[Data supplied Boundary: Start]
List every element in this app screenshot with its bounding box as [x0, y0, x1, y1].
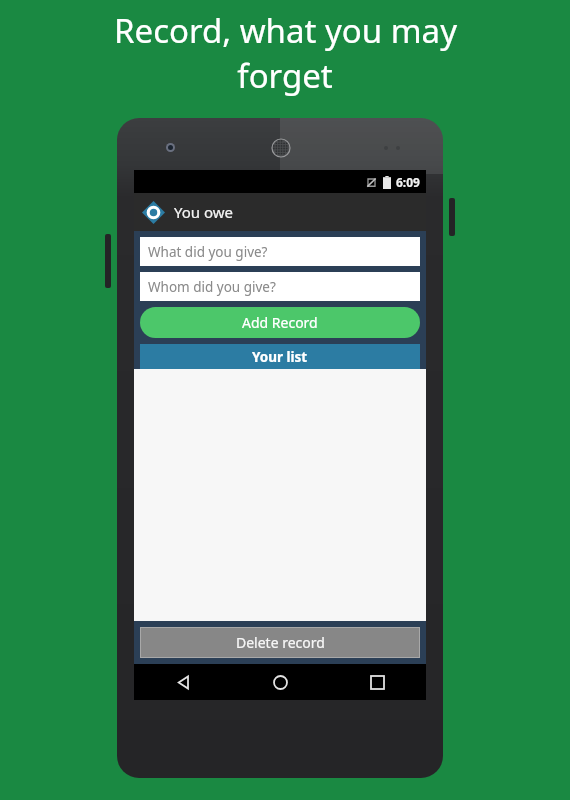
staticText: Whom did you give?: [148, 278, 276, 296]
other: App icon: [142, 201, 165, 224]
staticText: Add Record: [242, 313, 318, 332]
button[interactable]: Add Record: [140, 307, 420, 338]
button[interactable]: Whom did you give?: [140, 272, 420, 301]
staticText: You owe: [174, 202, 234, 222]
staticText: Record, what you may: [114, 8, 457, 53]
staticText: Your list: [252, 348, 308, 366]
staticText: 6:09: [396, 174, 420, 190]
button[interactable]: Recent apps: [329, 664, 426, 700]
button[interactable]: Back: [134, 664, 232, 700]
staticText: What did you give?: [148, 243, 268, 261]
button[interactable]: Your list: [140, 344, 420, 369]
button[interactable]: What did you give?: [140, 237, 420, 266]
staticText: Delete record: [236, 633, 325, 652]
button[interactable]: Delete record: [141, 628, 419, 657]
staticText: forget: [237, 53, 333, 98]
button[interactable]: Home: [232, 664, 329, 700]
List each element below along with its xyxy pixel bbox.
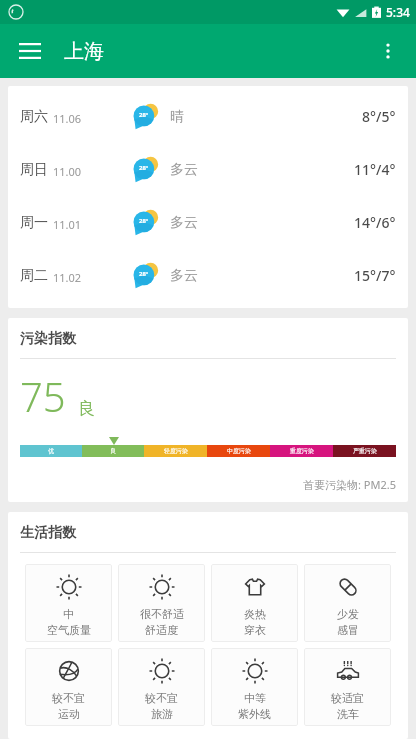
[Data supplied Boundary: End]
Work item> Please output all of the data exactly as given, omitting any images it holds.

Output for this exercise>
List every element in this app screenshot with its bounding box as [x0, y0, x1, y1].
staticText: Whom did you give?: [148, 278, 276, 296]
other: App icon: [142, 201, 165, 224]
staticText: Add Record: [242, 313, 318, 332]
button[interactable]: Add Record: [140, 307, 420, 338]
button[interactable]: Whom did you give?: [140, 272, 420, 301]
staticText: You owe: [174, 202, 234, 222]
staticText: Record, what you may: [114, 8, 457, 53]
staticText: Your list: [252, 348, 308, 366]
staticText: 6:09: [396, 174, 420, 190]
button[interactable]: Recent apps: [329, 664, 426, 700]
button[interactable]: Back: [134, 664, 232, 700]
staticText: What did you give?: [148, 243, 268, 261]
button[interactable]: Your list: [140, 344, 420, 369]
button[interactable]: What did you give?: [140, 237, 420, 266]
staticText: Delete record: [236, 633, 325, 652]
button[interactable]: Delete record: [141, 628, 419, 657]
staticText: forget: [237, 53, 333, 98]
button[interactable]: Home: [232, 664, 329, 700]
List each element below along with its xyxy pixel bbox.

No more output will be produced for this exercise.